Duterte’s frequent television appearances have been punctuated with a call to eradicate drugs and drug users from society, encouraging extrajudicial killings. Since his reign,anywhere from 7,000 to 9,000 people have been killed extrajudicially.
Tree points out that “it’s overwhelmingly poor people living in the slums who are being killed in this way,” a reality that’s affecting Duterte’s approval rating amongst this demographic. They’ve realized that they’re the ones being targeted, Tree said.
“When you have a culture that allows extrajudicial killings, people will game the system,” Tree said, explaining that many vigilantes are taking advantage of the situation to settle scores with rival gangs, or even get revenge on a high school bully.
Though the bloody campaign has been met with international outcry, the Trump administration has been rather laudatory. To quote Donald Trump: ‘You’re doing it the right way.’
“Either Trump is just criminally negligent about what’s going on, or he really does endorse this,” Tree said. “President Duterte was very crafty when Trump got elected,” he went on, pointing out that Jose E. B. Antonio, the developer of a Trump property in Manila, was appointed as a special envoy to the United States.
“There’s extreme conflict of interest here”— the development project is valued at $140 million — “Trump is very much involved in that and so he tends to look the other way.”
As Duterte’s campaign continues, Tree points to a number of groups within the Philippines increasingly mobilizing against the drug war. “But they’re under tremendous pressure.
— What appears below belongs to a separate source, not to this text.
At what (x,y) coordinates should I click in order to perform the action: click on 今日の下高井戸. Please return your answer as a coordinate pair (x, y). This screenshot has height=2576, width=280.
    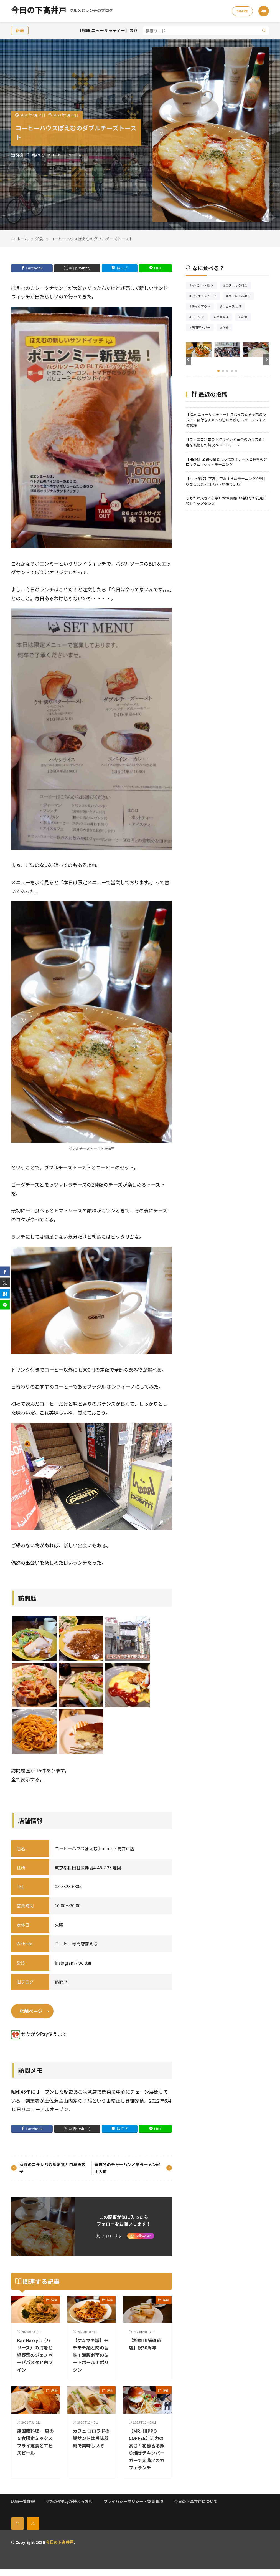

This is a very terrifying situation to be in,” Tree said.
Many leftists inside Duterte’s coalition cabinet are calling for a complete break with the president. “But they need a lot of help,” Tree said.
And the answers to illicit drug use aren’t easy. Tree suggests looking at the root causes behind the issue. “I call it the PDA problem. Poverty. Despair. Alienation.” Tree said. “We need to deal with why people are choosing to use drugs rather than punish them.”